(Records for this exercise)

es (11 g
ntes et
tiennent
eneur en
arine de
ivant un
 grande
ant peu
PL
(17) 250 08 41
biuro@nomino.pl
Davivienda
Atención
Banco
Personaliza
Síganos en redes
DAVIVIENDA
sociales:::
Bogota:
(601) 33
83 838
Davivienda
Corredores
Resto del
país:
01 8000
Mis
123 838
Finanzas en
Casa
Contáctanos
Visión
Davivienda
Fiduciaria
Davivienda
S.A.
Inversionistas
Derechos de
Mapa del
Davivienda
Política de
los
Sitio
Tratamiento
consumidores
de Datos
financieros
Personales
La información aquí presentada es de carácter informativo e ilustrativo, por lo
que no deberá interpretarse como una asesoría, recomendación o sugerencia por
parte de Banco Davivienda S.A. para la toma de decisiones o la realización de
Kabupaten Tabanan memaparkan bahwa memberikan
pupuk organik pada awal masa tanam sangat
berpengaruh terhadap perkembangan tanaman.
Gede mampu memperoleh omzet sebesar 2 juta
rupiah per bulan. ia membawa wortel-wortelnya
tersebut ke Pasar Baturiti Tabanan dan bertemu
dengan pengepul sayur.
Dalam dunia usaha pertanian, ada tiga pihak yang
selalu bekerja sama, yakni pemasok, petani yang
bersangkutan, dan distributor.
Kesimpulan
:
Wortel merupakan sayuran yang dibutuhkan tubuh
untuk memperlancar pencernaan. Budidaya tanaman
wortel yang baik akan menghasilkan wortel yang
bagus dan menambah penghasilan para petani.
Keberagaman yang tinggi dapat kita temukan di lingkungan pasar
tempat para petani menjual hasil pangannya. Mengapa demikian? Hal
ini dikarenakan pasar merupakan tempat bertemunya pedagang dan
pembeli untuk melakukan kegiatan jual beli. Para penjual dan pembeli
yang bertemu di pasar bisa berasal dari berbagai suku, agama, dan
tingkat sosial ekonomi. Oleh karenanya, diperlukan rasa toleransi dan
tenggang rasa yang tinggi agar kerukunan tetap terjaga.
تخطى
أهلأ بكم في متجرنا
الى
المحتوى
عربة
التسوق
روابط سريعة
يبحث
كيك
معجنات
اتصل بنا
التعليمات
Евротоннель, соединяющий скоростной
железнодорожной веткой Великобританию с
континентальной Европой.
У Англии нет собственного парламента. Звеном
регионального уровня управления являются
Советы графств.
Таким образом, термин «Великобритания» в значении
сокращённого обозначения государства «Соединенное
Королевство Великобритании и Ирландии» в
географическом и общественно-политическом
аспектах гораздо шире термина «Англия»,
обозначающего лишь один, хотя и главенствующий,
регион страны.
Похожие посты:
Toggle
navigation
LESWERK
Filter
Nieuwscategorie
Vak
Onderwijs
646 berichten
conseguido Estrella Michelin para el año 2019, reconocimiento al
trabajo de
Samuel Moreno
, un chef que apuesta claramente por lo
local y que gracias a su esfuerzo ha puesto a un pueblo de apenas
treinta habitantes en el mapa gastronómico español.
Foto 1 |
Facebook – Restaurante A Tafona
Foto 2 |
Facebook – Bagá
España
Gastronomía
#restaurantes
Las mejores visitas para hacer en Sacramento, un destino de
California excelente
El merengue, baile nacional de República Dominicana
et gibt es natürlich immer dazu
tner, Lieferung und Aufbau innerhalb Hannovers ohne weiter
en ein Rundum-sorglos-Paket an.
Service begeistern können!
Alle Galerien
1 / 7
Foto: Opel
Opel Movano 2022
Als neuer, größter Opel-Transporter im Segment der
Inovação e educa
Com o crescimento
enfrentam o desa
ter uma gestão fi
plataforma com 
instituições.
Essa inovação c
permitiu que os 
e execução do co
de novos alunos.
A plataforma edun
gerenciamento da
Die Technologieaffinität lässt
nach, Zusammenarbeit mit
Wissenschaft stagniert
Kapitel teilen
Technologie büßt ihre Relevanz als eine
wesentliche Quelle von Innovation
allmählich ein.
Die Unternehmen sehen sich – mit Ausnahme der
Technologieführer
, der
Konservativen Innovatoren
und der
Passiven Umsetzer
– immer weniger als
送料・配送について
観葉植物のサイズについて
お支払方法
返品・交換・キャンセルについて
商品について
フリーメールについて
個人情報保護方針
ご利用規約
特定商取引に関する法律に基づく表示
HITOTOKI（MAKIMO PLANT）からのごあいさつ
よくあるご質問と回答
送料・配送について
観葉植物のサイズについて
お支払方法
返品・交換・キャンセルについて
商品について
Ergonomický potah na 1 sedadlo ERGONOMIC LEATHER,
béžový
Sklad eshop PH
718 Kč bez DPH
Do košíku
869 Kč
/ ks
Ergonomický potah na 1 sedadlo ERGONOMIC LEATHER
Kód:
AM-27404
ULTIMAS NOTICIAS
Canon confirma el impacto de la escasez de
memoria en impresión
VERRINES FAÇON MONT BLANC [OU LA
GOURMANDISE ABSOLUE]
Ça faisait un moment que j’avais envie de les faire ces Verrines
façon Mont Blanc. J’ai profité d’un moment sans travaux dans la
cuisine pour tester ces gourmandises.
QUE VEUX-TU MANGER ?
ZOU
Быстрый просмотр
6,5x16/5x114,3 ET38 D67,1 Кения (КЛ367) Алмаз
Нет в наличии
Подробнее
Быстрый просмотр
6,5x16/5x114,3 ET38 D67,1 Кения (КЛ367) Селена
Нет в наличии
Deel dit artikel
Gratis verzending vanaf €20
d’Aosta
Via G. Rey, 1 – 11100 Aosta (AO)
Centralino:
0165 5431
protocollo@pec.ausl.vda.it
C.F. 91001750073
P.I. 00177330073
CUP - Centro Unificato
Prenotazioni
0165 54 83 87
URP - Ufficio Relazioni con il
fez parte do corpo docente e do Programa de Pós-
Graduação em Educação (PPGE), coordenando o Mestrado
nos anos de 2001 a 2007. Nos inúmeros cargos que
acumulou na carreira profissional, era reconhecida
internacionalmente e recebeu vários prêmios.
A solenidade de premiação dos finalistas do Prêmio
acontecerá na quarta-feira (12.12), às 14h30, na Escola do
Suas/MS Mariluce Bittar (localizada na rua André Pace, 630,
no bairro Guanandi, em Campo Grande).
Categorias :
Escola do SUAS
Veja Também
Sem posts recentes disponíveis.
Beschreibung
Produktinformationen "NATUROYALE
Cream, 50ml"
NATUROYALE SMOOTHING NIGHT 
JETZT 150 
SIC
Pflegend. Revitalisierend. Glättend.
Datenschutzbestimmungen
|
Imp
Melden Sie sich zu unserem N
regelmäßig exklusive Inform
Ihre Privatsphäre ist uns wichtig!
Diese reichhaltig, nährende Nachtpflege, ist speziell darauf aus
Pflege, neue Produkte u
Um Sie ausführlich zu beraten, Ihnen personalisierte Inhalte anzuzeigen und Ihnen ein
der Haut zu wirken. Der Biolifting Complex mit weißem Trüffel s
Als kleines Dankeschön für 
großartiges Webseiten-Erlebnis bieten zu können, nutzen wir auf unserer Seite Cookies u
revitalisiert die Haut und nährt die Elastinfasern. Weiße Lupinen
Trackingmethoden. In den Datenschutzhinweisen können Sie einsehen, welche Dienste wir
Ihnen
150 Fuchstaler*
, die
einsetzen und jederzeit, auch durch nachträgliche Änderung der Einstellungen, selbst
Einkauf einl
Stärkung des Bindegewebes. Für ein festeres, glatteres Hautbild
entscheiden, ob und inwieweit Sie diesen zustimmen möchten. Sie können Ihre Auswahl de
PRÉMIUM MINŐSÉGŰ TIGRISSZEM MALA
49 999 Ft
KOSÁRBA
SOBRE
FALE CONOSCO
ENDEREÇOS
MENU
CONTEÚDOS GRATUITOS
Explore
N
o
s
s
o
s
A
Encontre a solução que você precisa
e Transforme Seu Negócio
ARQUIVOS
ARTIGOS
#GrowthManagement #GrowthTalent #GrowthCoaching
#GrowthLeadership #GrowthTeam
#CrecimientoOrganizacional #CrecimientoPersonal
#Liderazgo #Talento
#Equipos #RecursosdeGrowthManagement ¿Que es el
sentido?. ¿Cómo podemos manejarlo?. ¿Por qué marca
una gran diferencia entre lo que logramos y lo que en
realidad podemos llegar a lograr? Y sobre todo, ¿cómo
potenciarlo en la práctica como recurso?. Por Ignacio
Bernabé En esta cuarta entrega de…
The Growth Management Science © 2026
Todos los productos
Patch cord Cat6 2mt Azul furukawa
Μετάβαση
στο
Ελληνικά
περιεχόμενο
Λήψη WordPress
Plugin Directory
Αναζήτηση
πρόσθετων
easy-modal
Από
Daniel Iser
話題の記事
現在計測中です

(Work instructions) Would you copy out exactly the lines above that start at the one containing "روابط سريعة" and end at the one containing "Королевство Великобритании и", inclusive?

(Written response)
روابط سريعة
يبحث
كيك
معجنات
اتصل بنا
التعليمات
Евротоннель, соединяющий скоростной
железнодорожной веткой Великобританию с
континентальной Европой.
У Англии нет собственного парламента. Звеном
регионального уровня управления являются
Советы графств.
Таким образом, термин «Великобритания» в значении
сокращённого обозначения государства «Соединенное
Королевство Великобритании и Ирландии» в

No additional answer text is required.